• _AIM OF THE TASK_
From the listing below, copy every line with the word "that".

• _DATA EXCERPTS_
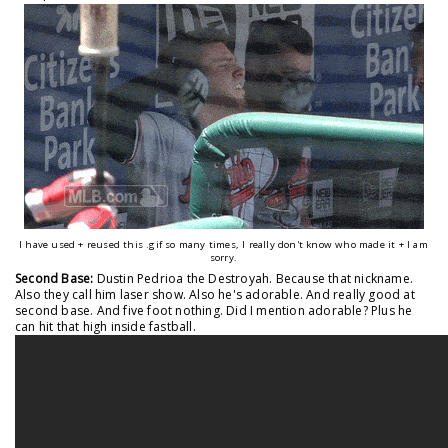
I have used + reused this .gif so many times, I really don't know who made it + I am
sorry.
Second Base:
Dustin Pedrioa the Destroyah. Because that nickname.
Also they call him laser show. Also he's adorable. And really good at
second base. And five foot nothing. Did I mention adorable? Plus he
can hit that high inside fastball.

• _TASK OUTPUT_
Dustin Pedrioa the Destroyah. Because that nickname.
can hit that high inside fastball.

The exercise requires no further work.